RET is known as a driver gene which accounts for 1-2% in NSCLC. Recently, RET inhibitors such as LOXO-292 and BLU-667 demonstrated promising efficacy in NSCLC and medullary thyroid cancer. The landscape of RET alterations of the Chinese NSCLC population will be explored in this study. FFPE tumor and matched blood samples of 3433 Chinese NSCLC patients were collected for performing next-generation sequencing (NGS) based targeted panel sequencing. The genomic variants including single nucleotide variations, indels, copy number alterations and gene rearrangements were analyzed. Tumor mutational burden (TMB) and microsatellite instability (MSI) status were calculated and assessed by NGS algorithms. The patients with RET alterations, including 61 males and 57 females with a median age of 59.5 years, were identified in approximately 3.4% (118/3433) of the Chinese NSCLC cohort. In this study, 58 out of 118 (1.7%) patients, including 21 males and 37 females with a median age of 58 years, harbored RET rearrangements, which is slightly higher than the published data of MSKCC (1.2%). The partner genes of RET rearrangements were identified by NGS, including KIF5B (38/58), CCDC6 (6/58), and other genes (14/58). TP53 was the most common compound gene with RET rearrangements.
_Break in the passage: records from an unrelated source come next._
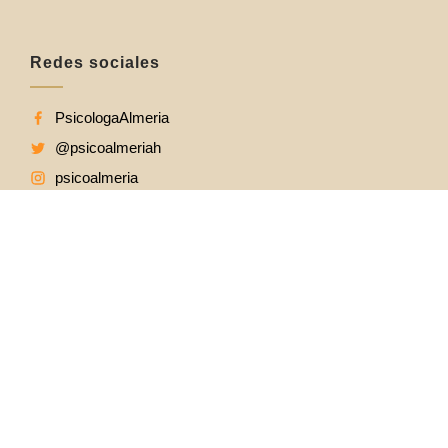
Redes sociales
PsicologaAlmeria
@psicoalmeriah
psicoalmeria
psicoalmeria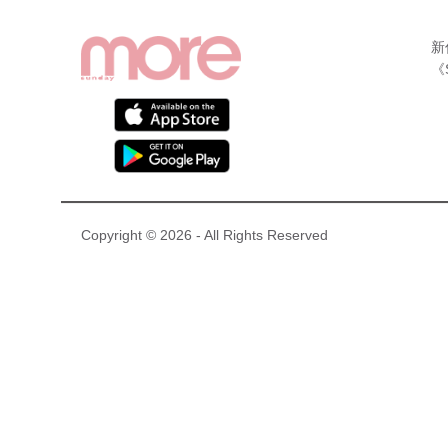
新
《
Copyright © 2026 - All Rights Reserved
Two co-existing EGFR mutations, L858R and L861Q, were identified in 2 RET rearrangement patients without previous treatments. Harbored alterations in the cell cycle pathway and in the PI3K/mTOR pathway were found in 15.5% (9/58) and 12.1% (7/58) of patients, respectively. In addition, 8 patients with RET rearrangements had no other co-occurring common cancer gene mutations. Meanwhile, 56 (1.6%) patients carried RET mutations and 5 (0.2%) patients presented RET amplifications. The median TMB of patients with RET alteration was 4.6 muts/Mb, which was exactly the same as all the 3433 patients (4.6 muts/Mb). Interestingly, patients with RET rearrangements had lower TMB (2.3 muts/Mb, 0-16.2 muts/Mb). All patients with RET alternations were microsatellite stable (MSS). This is the first study to reveal RET genomic profiling in a large Chinese NSCLC cohort. RET rearrangements were found in 1.7% of Chinese NSCLC. Besides the most common partner genes, 14 RET rearrangements (24%) with uncommon or novel partner genes were identified by NGS. TMB of the patients with RET rearrangements was relatively lower.